Wahlberg can be a delight in comedies, and his inherent brashness has served him well in dramas directed by Scorsese, Paul Thomas Anderson, and David O. Russell. But earnestness and sensitivity don't come naturally to the guy, and Wahlberg works so hard at approximating sincerity here that everything he says sounds desperately insincere. In a prelude set three years before the Dominican Republic race, our introduction to his Michael Light reveals the adventurer to be an arrogant blowhard whose egotism costs his team their presumed victory. Arthur the King is consequently a redemption saga about a man who has to learn to treat others, even a feisty pup, as equals. Yet the narrative arc doesn't take, because Wahlberg's overacting italicizes Michael's every moment of personal growth, and the thuddingly obvious dialogue and score (the latter by composer Kevin Matley) don't do the star any favors. We're made so aggressively aware of Michael's betterment through T-shirt-ready sloganeering, pushy music cues, and Wahlberg raising his voice to a whispery high tenor when talking to Arthur that no one, not even the dog, is allowed to be Michael's equal.
There's one moderately suspenseful set piece in Jones' film, when one of Michael's teammates (played by Nathalie Emmanuel) gets trapped high above a valley halfway through a ziplining attempt. And only a dyed-in-the-wool cat fanatic might be underwhelmed by the Australian shepherd/border collie/bouvier mix Ukai who portrays Arthur, and whose replication of a wounded front leg is more convincing than Wahlberg's replication of tears. (The actor's screen suffering always has the strangest effect on me, as the wetter Wahlberg's eyes get, the drier mine get.) Yet there isn't a surprise to be found in the whole of Jones' very long 105 minutes – except maybe when Michael returns home from overseas and is so concerned about Arthur that he forgets to hug or kiss his awaiting five-year-old daughter – and poor Simu Liu is stuck in an unfunny “funny sidekick” role as a self-absorbed Instagram celeb who, like Michael, has to be taken down a peg or two. There's nothing inherently unpalatable about corny, lump-in-the-throat melodrama, but what we're subjected to in Arthur the King isn't corn. It's merely corn starch.
LOVE LIES BLEEDING
Whatever else it is, writer/director Rose Glass' Love Lies Bleeding is certainly one of the weirder major releases I've seen in years – and perhaps ever, considering that I can't think of any other violent crime thrillers that turn into comedies 20 minutes before their end credits roll. Or was this a comedy all along and Glass and co-screenwriter Weronika Tofilska simply forgot to include the jokes?

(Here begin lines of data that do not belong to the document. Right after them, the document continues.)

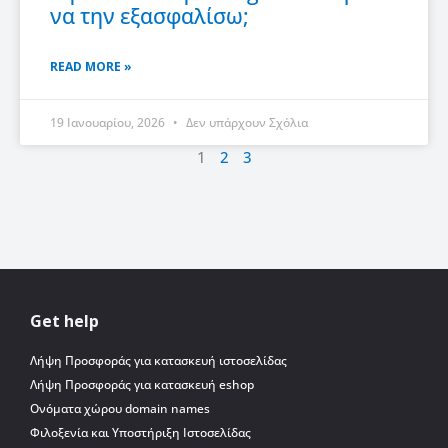
να την εξασφαλίσω;
READ MORE »
19 Ιανουαρίου, 2026
Δεν υπάρχουν Σχόλια
1
2
3
Get help
Λήψη Προσφοράς για κατασκευή ιστοσελίδας
Λήψη Προσφοράς για κατασκευή eshop
Ονόματα χώρου domain names
Φιλοξενία και Υποστήριξη Ιστοσελίδας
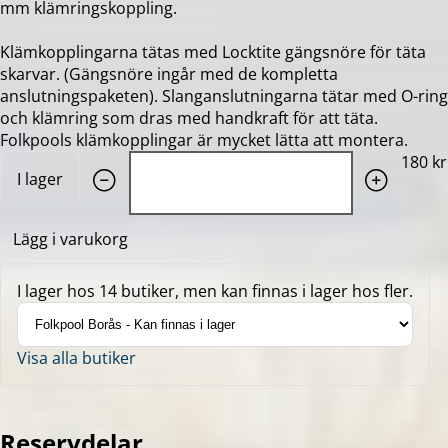
mm klämringskoppling.
Klämkopplingarna tätas med Locktite gängsnöre för täta
skarvar. (Gängsnöre ingår med de kompletta
anslutningspaketen). Slanganslutningarna tätar med O-ring
och klämring som dras med handkraft för att täta.
Folkpools klämkopplingar är mycket lätta att montera.
Quantity: 1
180 kr
I lager
Lägg i varukorg
I lager hos 14 butiker, men kan finnas i lager hos fler.
Visa alla butiker
Reservdelar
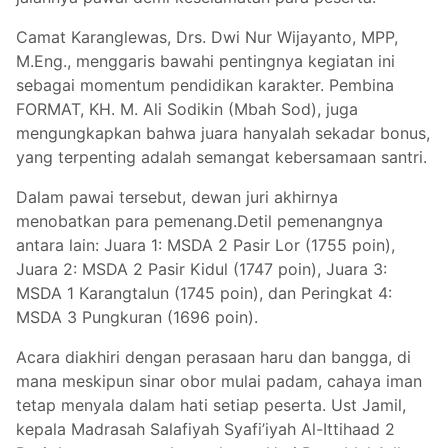
Camat Karanglewas, Drs. Dwi Nur Wijayanto, MPP,
M.Eng., menggaris bawahi pentingnya kegiatan ini
sebagai momentum pendidikan karakter. Pembina
FORMAT, KH. M. Ali Sodikin (Mbah Sod), juga
mengungkapkan bahwa juara hanyalah sekadar bonus,
yang terpenting adalah semangat kebersamaan santri.
Dalam pawai tersebut, dewan juri akhirnya
menobatkan para pemenang.Detil pemenangnya
antara lain: Juara 1: MSDA 2 Pasir Lor (1755 poin),
Juara 2: MSDA 2 Pasir Kidul (1747 poin), Juara 3:
MSDA 1 Karangtalun (1745 poin), dan Peringkat 4:
MSDA 3 Pungkuran (1696 poin).
Acara diakhiri dengan perasaan haru dan bangga, di
mana meskipun sinar obor mulai padam, cahaya iman
tetap menyala dalam hati setiap peserta. Ust Jamil,
kepala Madrasah Salafiyah Syafi’iyah Al-Ittihaad 2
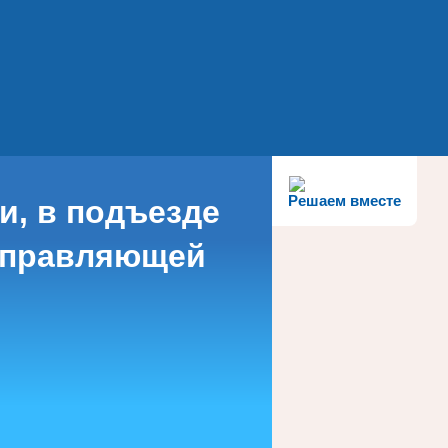
Решаем вместе
и, в подъезде
 управляющей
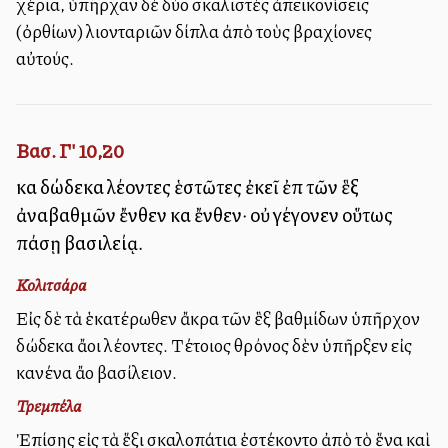
χέρια, ὑπῆρχαν δὲ δύο σκαλιστὲς ἀπεικονίσεις
(ὀρθίων) λιονταριῶν δίπλα ἀπὸ τοὺς βραχίονες
αὐτούς.
Βασ. Γ' 10,20
καὶ δώδεκα λέοντες ἑστῶτες ἐκεῖ ἐπὶ τῶν ἓξ
ἀναβαθμῶν ἔνθεν καὶ ἔνθεν· οὐ γέγονεν οὕτως
πάσῃ βασιλείᾳ.
Κολιτσάρα
Εἰς δὲ τὰ ἑκατέρωθεν ἄκρα τῶν ἓξ βαθμίδων ὑπῆρχον
δώδεκα ἄλλοι λέοντες. Τέτοιος θρόνος δὲν ὑπῆρξεν εἰς
κανένα ἄλλο βασίλειον.
Τρεμπέλα
Ἐπίσης εἰς τὰ ἕξι σκαλοπάτια ἐστέκοντο ἀπὸ τὸ ἕνα καὶ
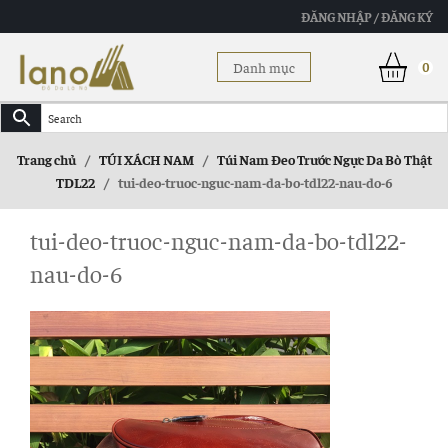
ĐĂNG NHẬP / ĐĂNG KÝ
Danh mục
0
Trang chủ
/
TÚI XÁCH NAM
/
Túi Nam Đeo Trước Ngực Da Bò Thật
TDL22
/
tui-deo-truoc-nguc-nam-da-bo-tdl22-nau-do-6
tui-deo-truoc-nguc-nam-da-bo-tdl22-
nau-do-6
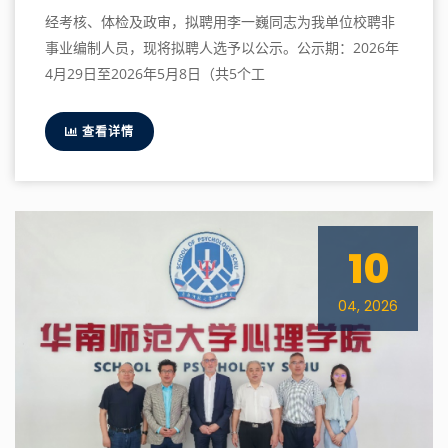
经考核、体检及政审，拟聘用李一巍同志为我单位校聘非
事业编制人员，现将拟聘人选予以公示。公示期：2026年
4月29日至2026年5月8日（共5个工
查看详情
10
04, 2026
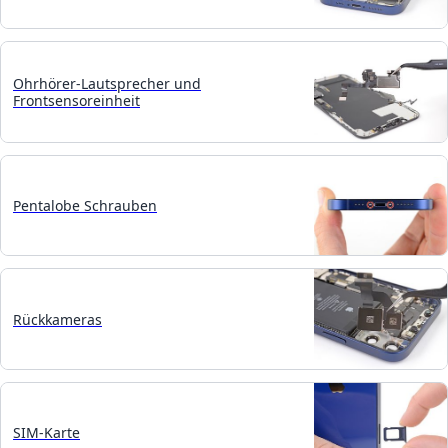
Ohrhörer-Lautsprecher und
Frontsensoreinheit
Pentalobe Schrauben
Rückkameras
SIM-Karte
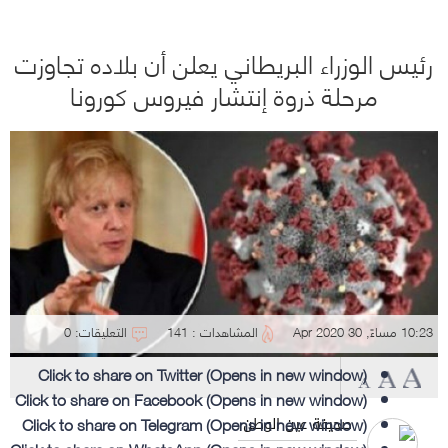
رئيس الوزراء البريطاني يعلن أن بلاده تجاوزت
مرحلة ذروة إنتشار فيروس كورونا
10:23 مساءً, 30 Apr 2020
المشاهدات : 141
التعليقات: 0
Click to share on Twitter (Opens in new window)
Click to share on Facebook (Opens in new window)
Click to share on Telegram (Opens in new window)
صحيفة عين الوطن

With the film set in Nowheresville, New Mexico in 1989, Kristen Stewart plays Lou, a restless gym manager whose boring day-to-day is enlivened considerably by the arrival of Jackie (Katy O'Brian), an intimidatingly buff bodybuilder who appears from out of state to train for a competition in Las Vegas. In short order, the women have sex and fall hard for one another. Their burgeoning romance, however, is quickly tested by the actions of two of Lou's relatives: her father Lou Sr. (Ed Harris), the local bad-ass who apparently controls the town and its police force, and her brother-in-law J.J. (Dave Franco), who tends to mercilessly beat Lou's sister Beth (Jena Malone). Adding the meth addict (Anna Baryshnikov's Daisy) who carries a torch for Lou, that's pretty much the full list of significant Love Lies Bleeding characters, and it's easy to cite the movie's influences: James M. Cain; the Coen brothers of Blood Simple; 1958's Attack of the 50 Foot Woman. (I'm not kidding.) It's also easy to have fun at Glass' controlled, confident blend of period noir and modern A24 flourishes – at least for a while. Stewart and O'Brian share sizzling chemistry, the atmosphere is rife with suggestions of pungent debauchery, and Ed Harris is as quietly, hypnotically malevolent as he's ever been despite Lou Sr.'s flowing brown locks (occasionally tied into a ponytail) that might constitute the absolute worst wig a revered actor has ever sported onscreen. So maybe Glass and Tofilska didn't leave out all the jokes.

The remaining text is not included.